Reality is something that is the same for everyone, whether they recognise it or not. While we cannot say 100% that this reality is the only reality but you cannot help to do anything but agree that it is, at the very least, a consensual reality. Your heat beats the same as the rest of us. The earth turns, the sun rises....


----------



## falling_free (Nov 3, 2004)

Martinelv said:


> From my point of view it's an easy question to answer. This paradise you have created is not reality. To cut a long story short - if, while you were in this vat of LSD someone came along and cut of your head, your paradise would be no more. Or is someone came along and unplugged the LSD and replaced it with something that gave you a constant nightmare, you'd be in hell.
> 
> Reality is something that is the same for everyone, whether they recognise it or not. While we cannot say 100% that this reality is the only reality but you cannot help to do anything but agree that it is, at the very least, a consensual reality. Your heat beats the same as the rest of us. The earth turns, the sun rises....


yeh I preety much agree with you on the point of creating an artifical paradise is not reality as such, that there is alwasy the elemetns of having athe possibilty of someone altering your lsd intake or pulling the plug kind of, and that consesunal objective relaity will always exsist in some form, because otherwise there would just be chaos.

But I spose what im talkign about is the nature of inner space, i may sound like im rambling again more and I recongize there is a distinction between the world of outer external sapce and the inner space of mind and imagination, but I guess im wondering, since the brain that is my counciousness is counciousness is because of electrical signals, then if for example if I take LSD / go into a virtual AI envormoment that is as real as the objective real world , are these states at all valid or just as 'real' (on a subjective indivudal basis) as what is accepted as objective reality??? could we ever exsist in the world of objective reality while still enjoying the escapism and creativity of a 'illusionery' state of coucniousness where the mind is free to interperate and shape the expereince thorugh will?

I have acatually been influenced a lot by a book I read recently called, matric warrior which was basically based on the premise of the matrix being real and talking about the philsophies explored in the matrix, so this has made me more interested in these concepts of what actaully is real, and how real can be deifned. blah blah, again probably ramblign aimlessly
:lol:
http://www.sfsite.com/singularity/criti ... p?critID=9
http://www.curledup.com/matrixwa.htm


----------



## falling_free (Nov 3, 2004)

oh yeh and the matrix warrior book is not reccomened for dpers, deals with a lot of the ideas that underline derpsomisation symtons like the nature of reality and what if it is all a dream etc. probably made my dp worse 8)


----------



## Martinelv (Aug 10, 2004)

Good question. But again I'd say no. I wouldn't label my dreams a subjective reality, nor would I label an acid trip as subjective reality.

It does pose some interesting questions though.
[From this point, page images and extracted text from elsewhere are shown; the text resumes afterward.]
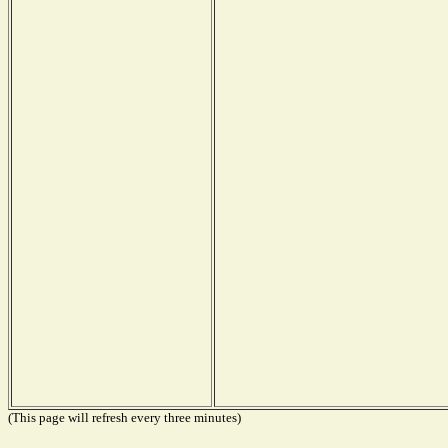
(This page will refresh every three minutes)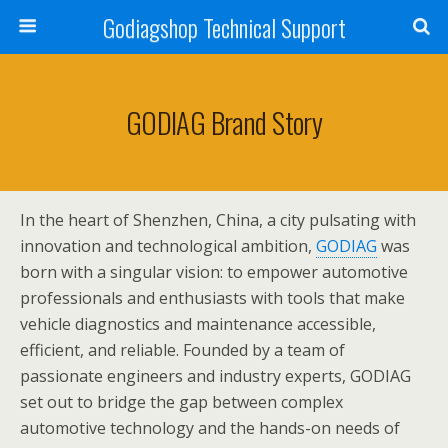
Godiagshop Technical Support
GODIAG Brand Story
In the heart of Shenzhen, China, a city pulsating with
innovation and technological ambition,
GODIAG
was
born with a singular vision: to empower automotive
professionals and enthusiasts with tools that make
vehicle diagnostics and maintenance accessible,
efficient, and reliable. Founded by a team of
passionate engineers and industry experts, GODIAG
set out to bridge the gap between complex
automotive technology and the hands-on needs of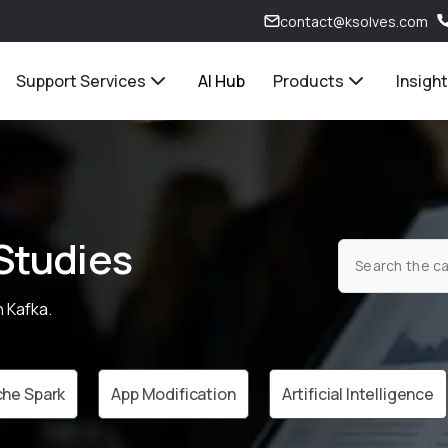
contact@ksolves.com
Support Services
AI Hub
Products
Insigh
Studies
 Kafka.
he Spark
App Modification
Artificial Intelligence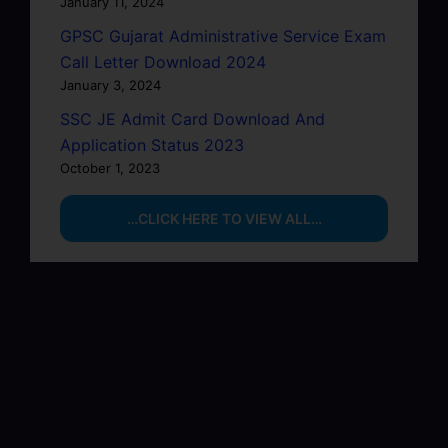
January 11, 2024
GPSC Gujarat Administrative Service Exam
Call Letter Download 2024
January 3, 2024
SSC JE Admit Card Download And
Application Status 2023
October 1, 2023
…CLICK HERE TO VIEW ALL…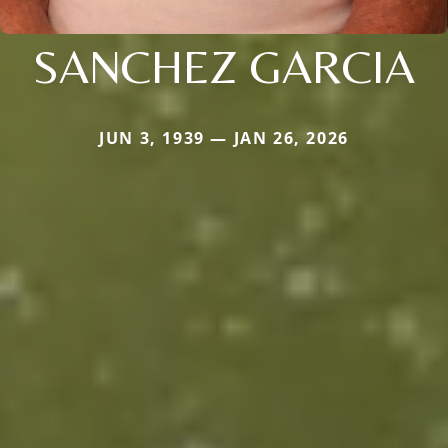
SANCHEZ GARCIA
JUN 3, 1939 — JAN 26, 2026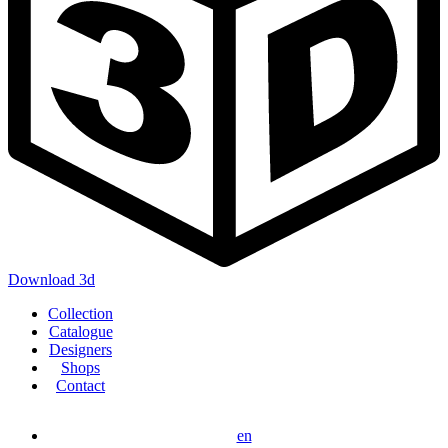
Download 3d
Main
Collection
navigation
Catalogue
Designers
Shops
Contact
en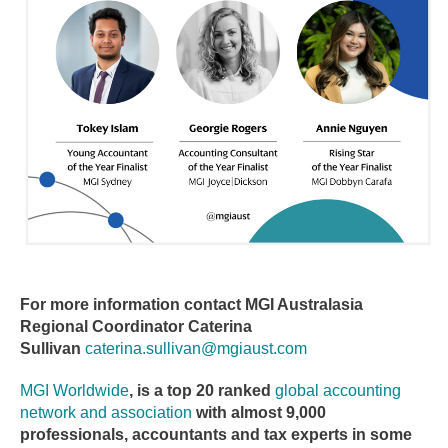
For more information contact MGI Australasia
Regional Coordinator Caterina
Sullivan
caterina.sullivan@mgiaust.com
MGI Worldwide
, is a top 20 ranked
global accounting
network and association
with almost 9,000
professionals, accountants and tax experts in some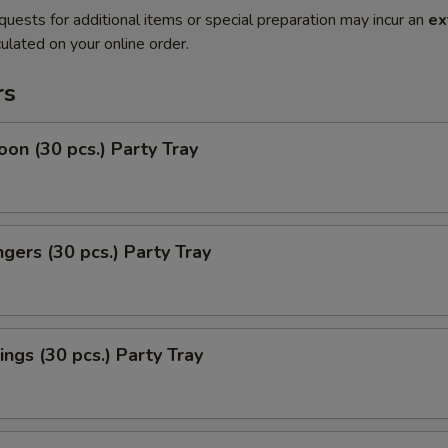
quests for additional items or special preparation may incur an
ex
ulated on your online order.
rs
on (30 pcs.) Party Tray
ngers (30 pcs.) Party Tray
ngs (30 pcs.) Party Tray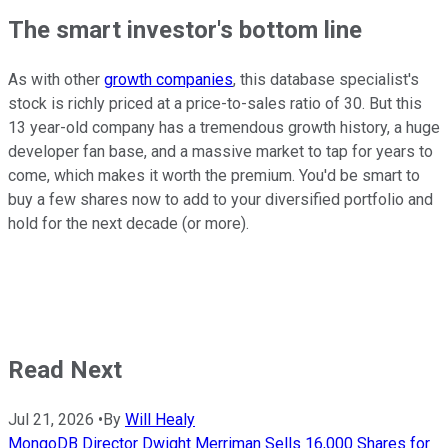
The smart investor's bottom line
As with other
growth companies
,
this database specialist's
stock is richly priced at a price-to-sales ratio of 30. But this
13 year-old company has a tremendous growth history, a huge
developer fan base, and a massive market to tap for years to
come, which makes it worth the premium. You'd be smart to
buy a few shares now to add to your diversified portfolio and
hold for the next decade (or more).
Read Next
Jul 21, 2026
•
By
Will Healy
MongoDB Director Dwight Merriman Sells 16,000 Shares for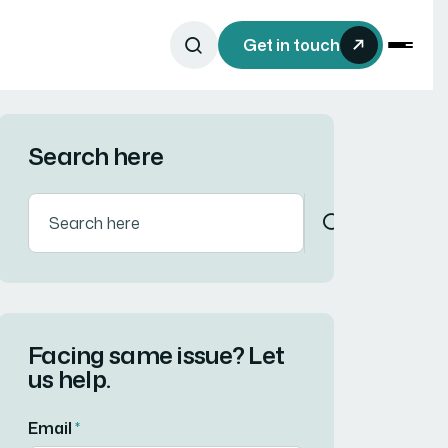
Get in touch
Search here
Facing same issue? Let
us help.
Email
*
When does what is 'real' for a person become their reality? If the person in the vat was on a constant trip for the rest of their lives, without any interference, would be what they experience be a subjective a reality for them? Probably, yes. But still, my gut tells me that this consensual reality is the only reality, and everything else is just detail.


----------



## falling_free (Nov 3, 2004)

> Good question. But again I'd say no. I wouldn't label my dreams a subjective reality, nor would I label an acid trip as subjective reality.
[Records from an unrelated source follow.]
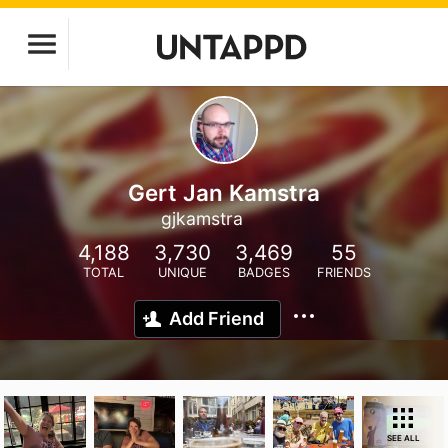
Gert Jan Kamstra
gjkamstra
4,188
3,730
3,469
55
TOTAL
UNIQUE
BADGES
FRIENDS
Add Friend
SEE ALL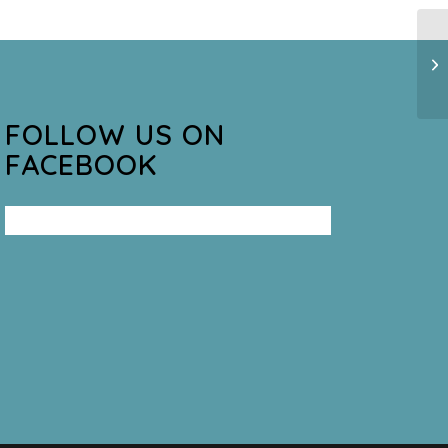
FOLLOW US ON
FACEBOOK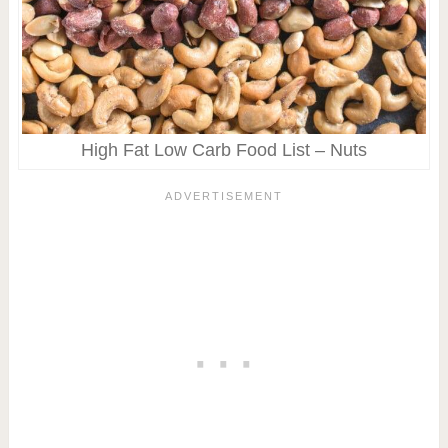
High Fat Low Carb Food List – Nuts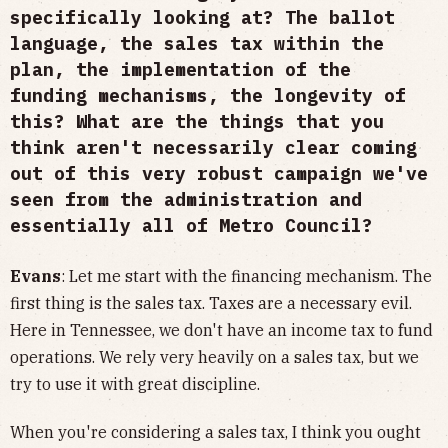
specifically looking at? The ballot
language, the sales tax within the
plan, the implementation of the
funding mechanisms, the longevity of
this? What are the things that you
think aren't necessarily clear coming
out of this very robust campaign we've
seen from the administration and
essentially all of Metro Council?
Evans
: Let me start with the financing mechanism. The
first thing is the sales tax. Taxes are a necessary evil.
Here in Tennessee, we don't have an income tax to fund
operations. We rely very heavily on a sales tax, but we
try to use it with great discipline.
When you're considering a sales tax, I think you ought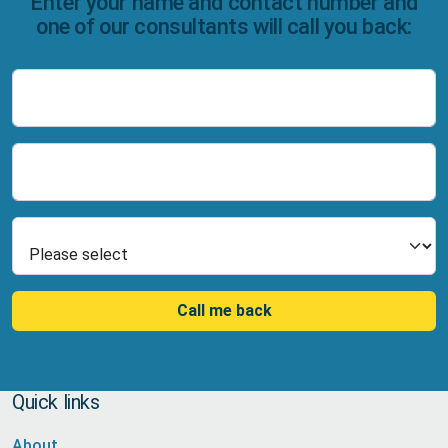
Enter your name and contact number and
one of our consultants will call you back:
Name
Number
Select Product
Call me back
Quick links
About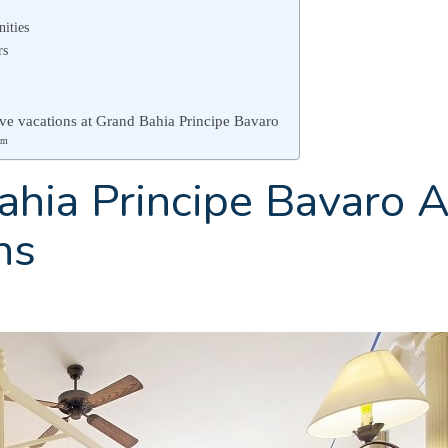
nities
rs
sive vacations at Grand Bahia Principe Bavaro
am
hia Principe Bavaro A
ns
Well yeh I spose dreams are never a reality because after all the naure of dreams is that they are like storylines you play out in your mind, fufillign whatever purpose, maybe more like someway to shape and process objective reality. I view dreams somewhat like learys views of tunnel realitys, that is you have dreams you create tunnels in your brain to theses realities, kind of increase the energy and will to make dreams manifiest.

Acid trip though trips though is kind of a harder nut to define, because I think on some level there is a kind of collective acid/hallgenic coucniousness/reality, I mean im speaking complety in terms of symbols, archetypes etc etc and I could be talking out of my ass, but not necceresilly a higher reality, but a reality outside of the normal sphere of expereince, kind of like a space outside of space and time. platos abstract forms.
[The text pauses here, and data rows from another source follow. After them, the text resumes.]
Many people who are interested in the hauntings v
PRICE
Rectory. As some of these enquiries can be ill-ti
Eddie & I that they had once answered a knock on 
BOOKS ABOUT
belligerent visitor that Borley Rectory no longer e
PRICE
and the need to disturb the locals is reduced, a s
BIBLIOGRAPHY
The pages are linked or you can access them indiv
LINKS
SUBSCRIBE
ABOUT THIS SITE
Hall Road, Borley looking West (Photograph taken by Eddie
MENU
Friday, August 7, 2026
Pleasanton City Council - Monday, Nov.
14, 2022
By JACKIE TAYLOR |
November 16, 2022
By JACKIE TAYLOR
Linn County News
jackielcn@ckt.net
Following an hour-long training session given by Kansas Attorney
> It does pose some interesting questions though. When does what is 'real' for a person become their reality? If the person in the vat was on a constant trip for the rest of their lives, without any interference, would be what they experience be a subjective a reality for them? Probably, yes. But still, my gut tells me that this consensual reality is the only reality, and everything else is just detail.


I guess in a way you would exsist in two planes simlatenly, well you have the physical 'real' plane, which is verifiiblly real, where your body would rest be plugged in whatever, and then a counciousness expanding other world, where you can explore different sattes of being etc, so kind of like being able to live in a lucid dream enviroment, which depending on how you view relaity would kind of be like a double life in another world, and though not real in any deifinite sense, would still have a sense of realness and authenteity (since you are still a counciosness experiining and being, except in a virtual envirmoent). I mean its really preety amazing to consider that one day we could invent worlds, while still living in the objective.


----------



## falling_free (Nov 3, 2004)

Im actualyl very interested in the ideas of transhumism which is realted to this topic, in that being depersonlized anyway my mind is kind of robot like and not automated, but too anyaltical.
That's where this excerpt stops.